Simultaneous Machine Translation with Large Language Models
Minghan Wang, Jinming Zhao, Thuy-Trang Vu, Fatemeh Shiri, Ehsan Shareghi, Gholamreza Haffari
TL;DR
This paper investigates using large language models (LLMs) for simultaneous machine translation (SimulMT) by converting an off-the-shelf LLM into a SimulMT agent via an incremental-read/write framework. It introduces a latency-reducing Relaxed Agreement Longest Common Prefix (RALCP) and a Read-$n$ incremental-decoding policy, enabling LLM-based SimulMT without additional training beyond lightweight fine-tuning with LoRA. Experiments on nine MUST-C language pairs with Llama2-7B-chat show that LLMs can surpass dedicated MT models in BLEU and LAAL under the same decoding policy, with notable robustness to noisy inputs and improved data-utilization efficiency when combined with prefix-based SFT. However, the approach incurs substantial computational cost, highlighting a crucial bottleneck for practical deployment and motivating future research into more adaptive policies and efficiency-oriented strategies.
Abstract
Real-world simultaneous machine translation (SimulMT) systems face more challenges than just the quality-latency trade-off.

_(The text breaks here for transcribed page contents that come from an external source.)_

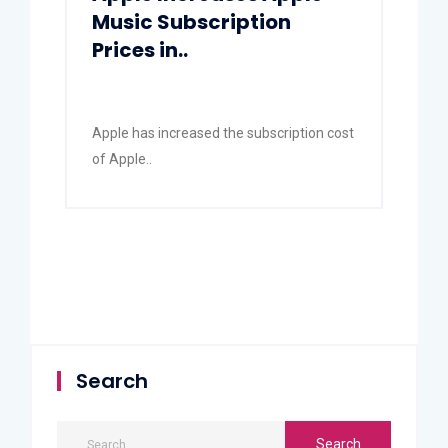
Music Subscription
Prices in..
Apple has increased the subscription cost
of Apple..
Search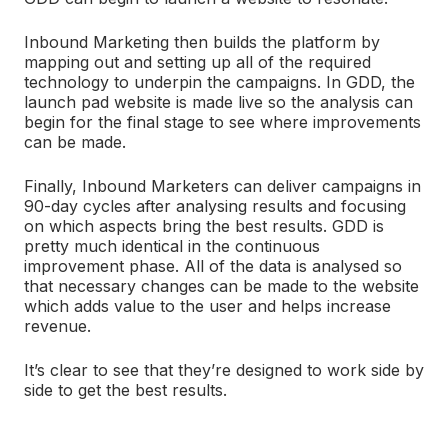
Inbound Marketing then builds the platform by
mapping out and setting up all of the required
technology to underpin the campaigns. In GDD, the
launch pad website is made live so the analysis can
begin for the final stage to see where improvements
can be made.
Finally, Inbound Marketers can deliver campaigns in
90-day cycles after analysing results and focusing
on which aspects bring the best results. GDD is
pretty much identical in the continuous
improvement phase. All of the data is analysed so
that necessary changes can be made to the website
which adds value to the user and helps increase
revenue.
It’s clear to see that they’re designed to work side by
side to get the best results.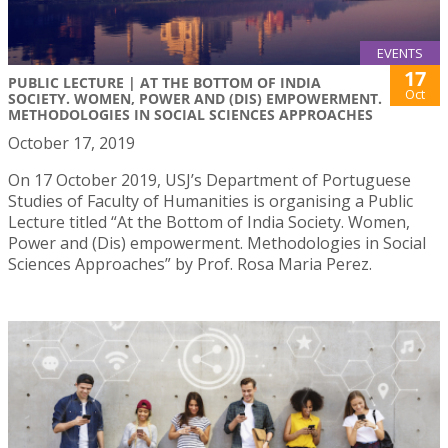
EVENTS
17
PUBLIC LECTURE | AT THE BOTTOM OF INDIA
Oct
SOCIETY. WOMEN, POWER AND (DIS) EMPOWERMENT.
METHODOLOGIES IN SOCIAL SCIENCES APPROACHES
October 17, 2019
On 17 October 2019, USJ’s Department of Portuguese
Studies of Faculty of Humanities is organising a Public
Lecture titled “At the Bottom of India Society. Women,
Power and (Dis) empowerment. Methodologies in Social
Sciences Approaches” by Prof. Rosa Maria Perez.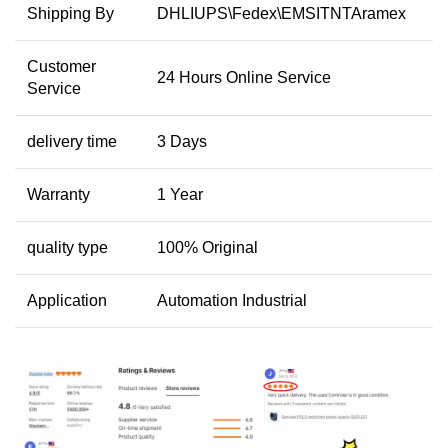
Shipping By
DHLIUPS\Fedex\EMSITNTAramex
Customer
24 Hours Online Service
Service
delivery time
3 Days
Warranty
1 Year
quality type
100% Original
Application
Automation Industrial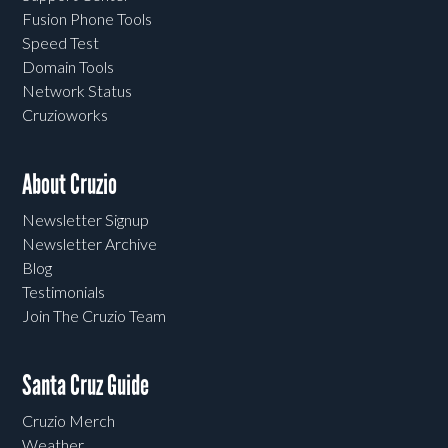
Fusion Phone Tools
Speed Test
Domain Tools
Network Status
Cruzioworks
About Cruzio
Newsletter Signup
Newsletter Archive
Blog
Testimonials
Join The Cruzio Team
Santa Cruz Guide
Cruzio Merch
Weather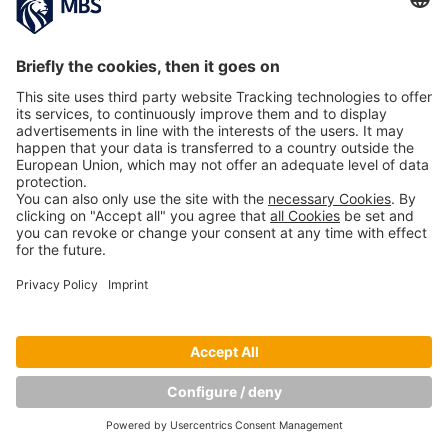
Copyright © Munich Business School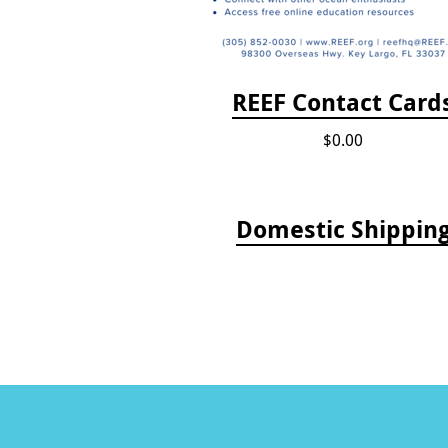
REEF Contact Card
$0.00
Domestic Shippin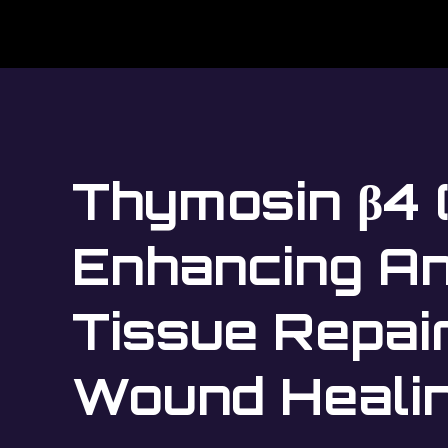
Thymosin β4 
Enhancing An
Tissue Repai
Wound Heali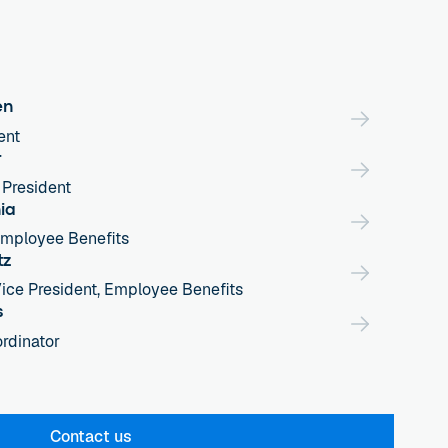
en
ent
r
 President
ia
Employee Benefits
tz
ice President, Employee Benefits
s
rdinator
Contact us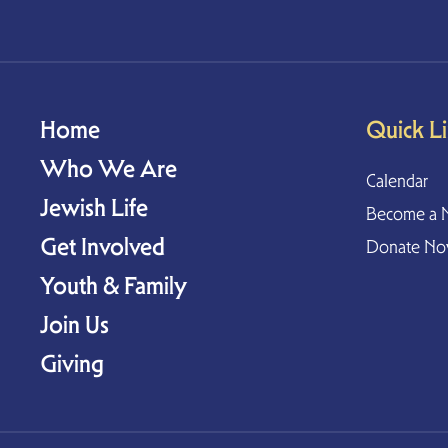
Home
Quick L
Who We Are
Calendar
Jewish Life
Become a 
Get Involved
Donate N
Youth & Family
Join Us
Giving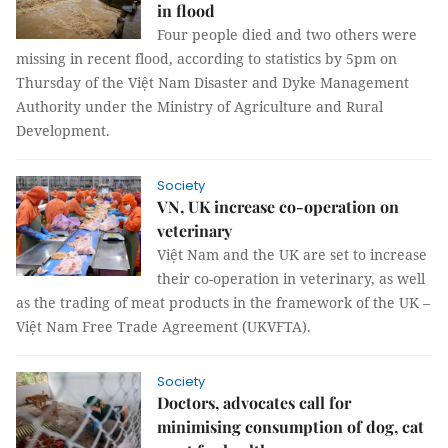
in flood
Four people died and two others were
missing in recent flood, according to statistics by 5pm on
Thursday of the Việt Nam Disaster and Dyke Management
Authority under the Ministry of Agriculture and Rural
Development.
Society
VN, UK increase co-operation on
veterinary
Việt Nam and the UK are set to increase
their co-operation in veterinary, as well
as the trading of meat products in the framework of the UK –
Việt Nam Free Trade Agreement (UKVFTA).
Society
Doctors, advocates call for
minimising consumption of dog, cat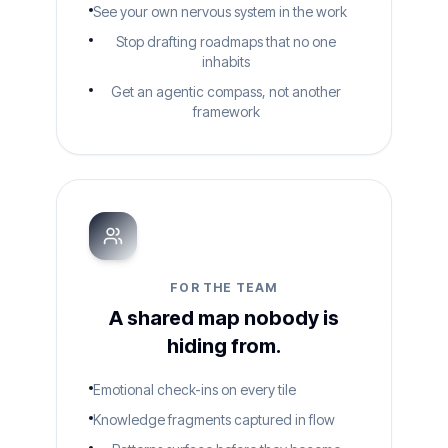
See your own nervous system in the work
Stop drafting roadmaps that no one
inhabits
Get an agentic compass, not another
framework
FOR THE TEAM
A shared map nobody is
hiding from.
Emotional check-ins on every tile
Knowledge fragments captured in flow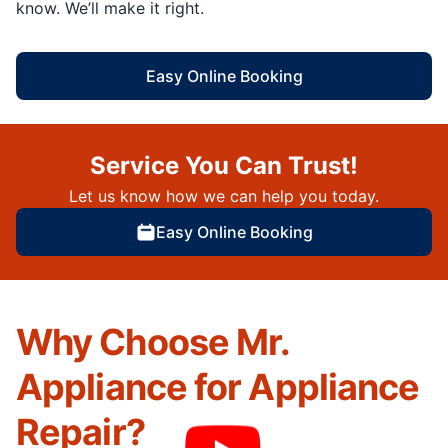
know. We’ll make it right.
Easy Online Booking
Service You Can Trust!
Let us know how we can help you today.
Easy Online Booking
Why Choose Mr.
Appliance for Appliance
Repair?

They also need to address issues related to robustness with noisy input, processing long contexts, and flexibility for knowledge injection. These challenges demand models with strong language understanding and generation capabilities which may not often equipped by dedicated MT models. In this paper, we investigate the possibility of applying Large Language Models (LLM) to SimulMT tasks by using existing incremental-decoding methods with a newly proposed RALCP algorithm for latency reduction. We conducted experiments using the \texttt{Llama2-7b-chat} model on nine different languages from the MUST-C dataset. The results show that LLM outperforms dedicated MT models in terms of BLEU and LAAL metrics. Further analysis indicates that LLM has advantages in terms of tuning efficiency and robustness. However, it is important to note that the computational cost of LLM remains a significant obstacle to its application in SimulMT.